8 февраля 1942 года. 13.00 на пароходе «Каяк» был спущен старый эстонский флаг и поднят Государственный флаг Союза Советских Социалистических Республик на основании врученного капитану временного свидетельства. В тот же час т. Хоробрых вручил капитану Калласте приказ о премировании особо отличившихся товарищей из состава экипажа, в том числе и капитана Калласте.

Перед отходом парохода «Каяк» из Бендер Шахпура от советского консульского агента было получено письмо:

Капитану парохода «Каяк» т. Калласте. На основании указания Чрезвычайного и Полномочного посла СССР в Иране т. Смирнова Вам следует идти в Бомбей на текущий ремонт. Ремонт должен продлиться не более 2-х недель.

Рейс выполните под старым названием и под старыми позывными рации. Опознавательные знаки несете такие, какие носят все советские суда. По этому вопросу можете проконсультироваться у капитанов советских судов и у военно-морских властей в английских портах.

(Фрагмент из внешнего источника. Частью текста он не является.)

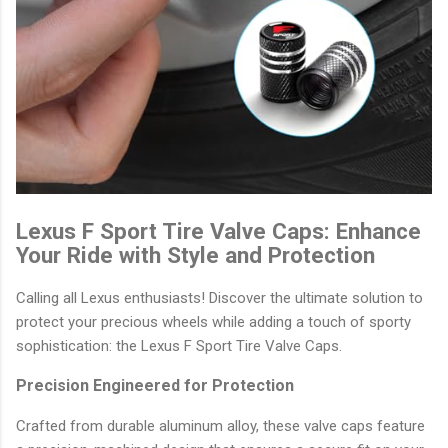
Lexus F Sport Tire Valve Caps: Enhance
Your Ride with Style and Protection
Calling all Lexus enthusiasts! Discover the ultimate solution to
protect your precious wheels while adding a touch of sporty
sophistication: the Lexus F Sport Tire Valve Caps.
Precision Engineered for Protection
Crafted from durable aluminum alloy, these valve caps feature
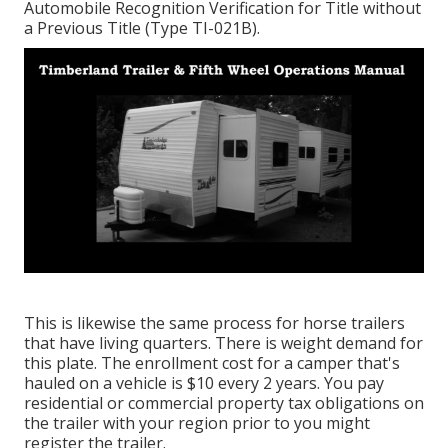
Automobile Recognition Verification for Title without
a Previous Title (Type TI-021B)
.
This is likewise the same process for horse trailers
that have living quarters. There is weight demand for
this plate. The
enrollment cost
for a camper that's
hauled on a vehicle is $10 every 2 years. You pay
residential or commercial property tax obligations on
the trailer with your region prior to you might
register the trailer.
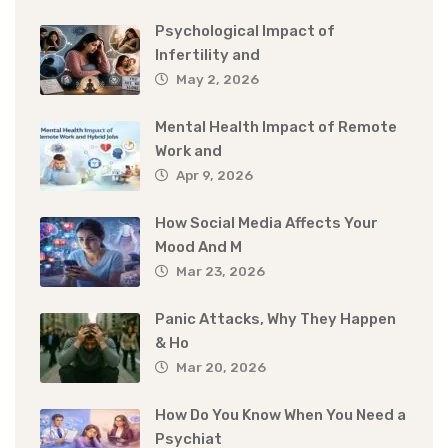
Psychological Impact of
Infertility and
May 2, 2026
Mental Health Impact of Remote
Work and
Apr 9, 2026
How Social Media Affects Your
Mood And M
Mar 23, 2026
Panic Attacks, Why They Happen
& Ho
Mar 20, 2026
How Do You Know When You Need a
Psychiat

После ремонта в Бомбее «Каяк» прибыл в австралийский порт Пири. На судно было погружено восемьсот тонн свинца. Затем «Каяк» проследовал в порт Аделаида. На борт было взято десять тысяч тюков шерсти и сто шестьдесят девять тюков кожи. Это был подарок Австралии Красной Армии.

7 ноября 1942 года «Каяк» прибыл в Сан-Франциско. Капитан Калласте доложил генеральному консулу СССР в Сан-Франциско:

…На вверенном мне пароходе с командой 40 человек прибыл в порт Сан-Франциско. Рейс Аделаида — Сан-Франциско прошел благополучно.

После стоянки в Сан-Франциско пароход «Каяк» вышел во Владивосток. 22 января 1943 года «Каяк» ошвартовался в советском порту.